The best recuerdo of la presencia de España in Zamboanga was and remains to be Fort Pilar, the coastal fort built in 1635. Inside its walls is the Fort Pilar Shrine, then a Spanish garrison. It now houses the city’s patroness and an impressive museum. Don’t miss the candle-shaped Metropolitan Cathedral, one of the most photographed spots,  and look for the Immaculate Conception statue created by the National Artist for sculpture – Napoleon Abueva. The museum houses numerous paintings, ethnic costumes, marine life exhibits, indigenous tribes’ memorabilia, and some artifacts from a sunken galleon.

Just a stone’s throw away from the shrine is Paseo del Mar which resembles the bay walk of Manila. Treat yourself to a leisurely walk and hang out with the locals while watching the scenic Zamboanga sunset at the R.T Lim Boulevard.


Explore the Pasonanca Park, known throughout the world as the “Beautiful Park” and has become a popular site for youth citizenship training for boys and girls scout jamborees. Must-see are the El Jardin de Maria and the serene Boy Scout Ground dotted by the iconic green teepees and trees, and a charming tree house. It is known as the “Little Baguio” of the south. There, the Pasonanca Aviary One showcases different species of domestic and imported birds.

The city is blessed with great natural wonders where domestic and foreign tourists can come and enjoy. On the list of wonderful beaches are Sta. Cruz Island famous for its pink coral-sand, the sandy Bolong beach; and the city’s most modern resort at La Vista del Mar. Charter a boat to take you to the nearby Sta.Cruz Island. Bask in its powdery pink sand and azure waters that is perfect for swimming and picnics.
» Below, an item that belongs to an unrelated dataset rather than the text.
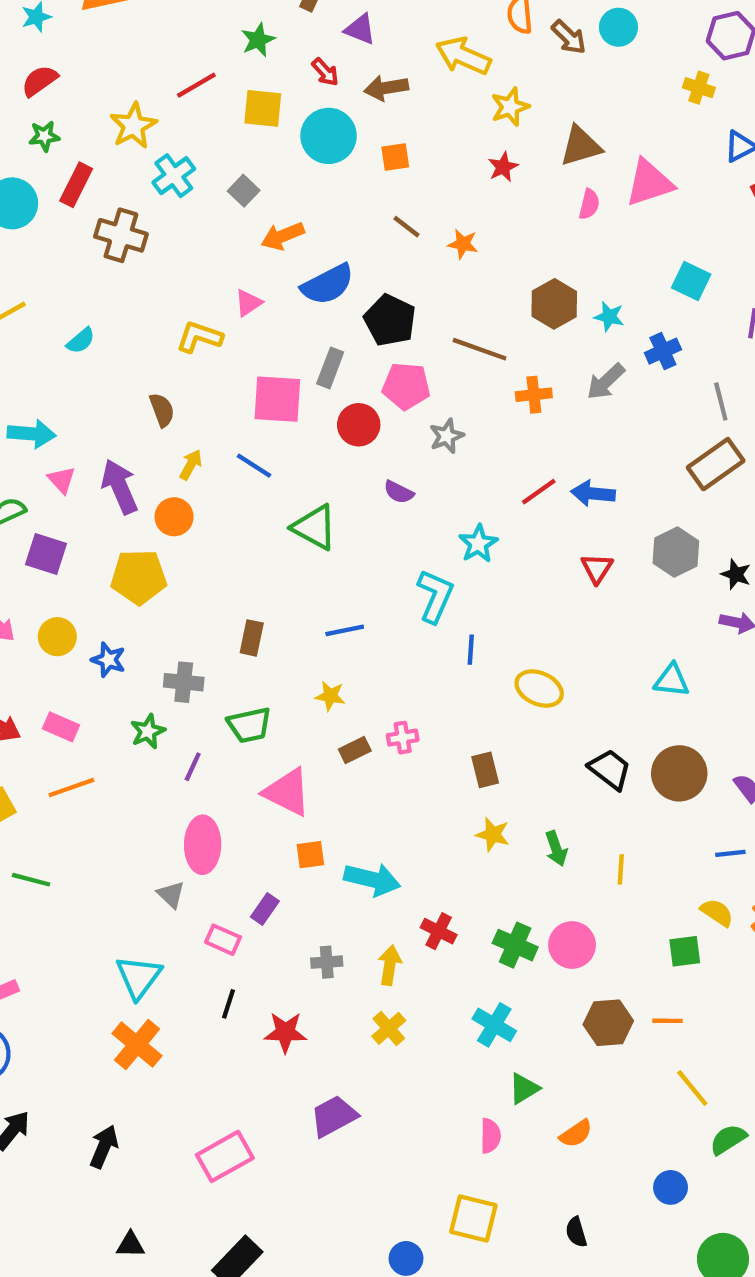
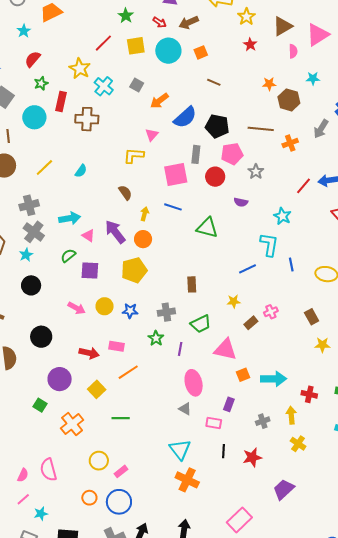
orange star: (463, 244) -> (269, 84), moved
cyan star: (609, 317) -> (313, 78), moved
blue line: (345, 630) -> (247, 269), moved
Get wet at the stunning  Merloquet Falls, a pristine beauty  hidden in Sibulao east of the city.

Explore Abong-abong, where you can find several attractions like the famous Climaco Park, Freedom Park, Heroes Hill, Mt.Pulong Bato, and the Girl Scout Camp. See the stilt houses of Rio Hondo, the misunderstood Muslim community which  home to a long stretch of stilt houses.
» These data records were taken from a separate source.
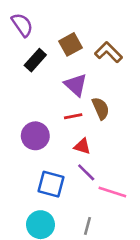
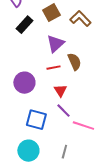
purple triangle: (76, 85) -> (55, 44), turned 36
red triangle: (82, 146) -> (60, 91), turned 40

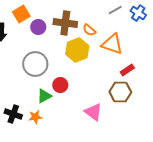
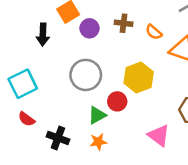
brown cross: (65, 23) -> (124, 23), size x0.6
yellow hexagon: (77, 50) -> (139, 77), moved
orange star: (35, 117) -> (98, 142), moved

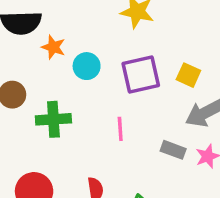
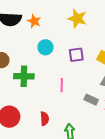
orange star: (53, 47) -> (34, 21), moved
purple square: (141, 74) -> (76, 55), size x0.7

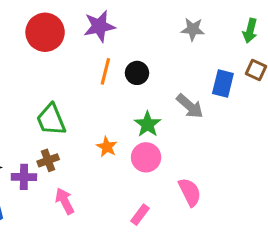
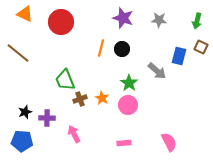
purple star: (99, 26) -> (123, 18), moved, turned 30
brown cross: (48, 160) -> (80, 99), moved
pink semicircle: (190, 192) -> (169, 142), moved
pink rectangle: (140, 215) -> (124, 143), turned 48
Although the bustling city center beams with mighty buildings, well-preserved heritage edifices are still visible.  So see it for yourself by bringing your feet down Rizal Park and marvel at the beauty of old colonial buildings.

The splendid, astonishing chocolate-colored Zamboanga City Hall, the heart of the city center. The construction of this Hispanic building started in 1905 and was completed in 1907 by the Federal Government of the United States for the American Governors of the area. Get a glimpse of this unique city hall adorned by thousands of lights during the Christmas season.
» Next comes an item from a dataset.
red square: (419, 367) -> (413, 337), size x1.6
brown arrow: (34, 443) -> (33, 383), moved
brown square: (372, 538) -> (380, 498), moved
Just beside the city hall is the old Plaza Pershing which boasts of a colorful dancing fountain at night and which has a hanging garden on its entrance. It is one of the earliest structures made of cement in Mindanao named after the late governor John “Black” Pershing.

The stretch of pavement from the city hall going to the Fort Pilar shrine is dotted with old houses and government offices resembling Calle Crisologo in Vigan. The archaic lamp posts and edifices line along the stretch of road.

TRAVEL INFO. Zamboanga City is the center of Western Mindanao for commerce and trade, government and finance, transportation and communication. It boasts of an international airport, a huge port area, and the Zamboanga Freeport and Economic Zone Authority.  It is known as the Sardine Capital of the Philippines it being the home of the  most of the sardine and canning factories. Surprisingly, the city enjoys a location that is free from the typhoon belt area.

Thai Airways flies on a regular basis from Dubai to the capital city of Manila. Cebu Pacific Airways have daily flight schedules that can take you away to the City of Flowers in about an hour and a half from Manila.